I at once acknowledge the Traditional Owners and First Nations peoples of the lands on which we are gathered – our original storytellers. I extend respectful greetings to Elders and emerging leaders.
Kaye and I are delighted to welcome you all to Fernberg to commemorate the significant fiftieth anniversary of Queensland Theatre.
Those of us ‘of a certain age’ might recall the unique air of 1969… Woodstock; the Abbey Road album; Monty Python’s Flying Circus; and although differently cultural, those all-important first steps on the moon.
Meanwhile, in Brisbane that year – half a century ago this month, the College Players from The University of Queensland staged The Royal Hunt of the Sun – about the conquest of Peru – at the SGIO Theatre on Turbot Street. (And we are delighted to have here today, Dr Bryan Nason, director, and several cast and crew from that adventurous, bold production.) The programme is on the piano lid.
That historic step in our city’s cultural journey precipitated the formation of the Queensland Theatre Company by Act of Parliament the following year.

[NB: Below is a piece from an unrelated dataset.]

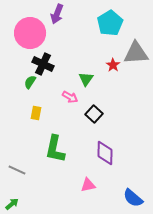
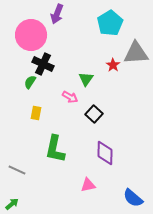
pink circle: moved 1 px right, 2 px down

The statute is there as well.
There was an immediate impression. In April 1970, the Company, as it was then known, performed A Rum Do! in front of no less than our Head of State, The Queen – still the only Australian theatre company to give a Royal performance.
Kaye and I have long been supporters of Queensland Theatre, and hosting this occasion stirred happy reminiscences of the SGIO Theatre.

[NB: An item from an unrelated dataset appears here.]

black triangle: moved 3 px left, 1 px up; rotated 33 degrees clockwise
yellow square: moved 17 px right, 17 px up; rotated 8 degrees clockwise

Our memory goes back to a performance in the late 1980s – Kaye thinks of Rosencrantz and Guildenstern. Then Governor, the State’s 21st, Sir Walter Campbell and Lady Campbell attended the performance.
Characteristic of that era, as they entered, we were all asked to stand for the Vice-Regal Anthem. These days our people show their respect and support in other ways. That was the late 1980s: the older among us remember in an even earlier era rising for God Save The Queen at picture theatres! No subliminal messages by the way here – I hope it is perceived the current vice-regal approach is appropriately contemporary.

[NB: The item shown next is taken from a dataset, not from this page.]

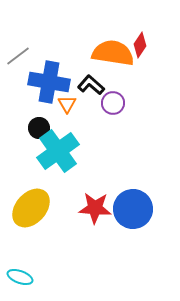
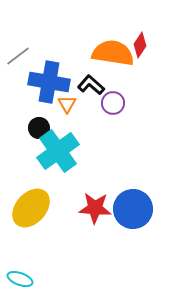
cyan ellipse: moved 2 px down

As is, some fifty years after its formation, Queensland Theatre, which remains one of our most illustrious major performing arts companies, and in tune with the age.
The distinguished roll call of alumni – Geoffrey Rush, Carole Burns, Diane Cilento, Deborah Mailman, Wesley Enoch to name but a few – speaks of Queensland Theatre’s reach and influence.
Now housed in the recently refurbished Billie Brown Studio (another distinguished alumnus!), Queenslanders are indeed proud and fortunate affectionately to claim this company as their very own.
And with each season, audiences all around the State, remain spellbound by Queensland Theatre’s dual commitments to creating theatre of the highest quality, and especially pleasing, may I say, to the telling of Queensland stories.
How wonderful that next year’s fiftieth anniversary programme fulfils those commitments, with the highly anticipated production of Boy Swallows Universe, Queensland takes on classics Othello and Phaedra and the ‘50 Years of Theatre’ project – an excellently conceived programme, Artistic Director, as you will be coming to the end of your much-appreciated term.
As your proud Patron, with Kaye, I congratulate everyone who has contributed to the success of this uplifting Queensland institution. You have all brought a wonderful lustre to our State – may it continue to feed and uplift our spirits for at least another fifty years!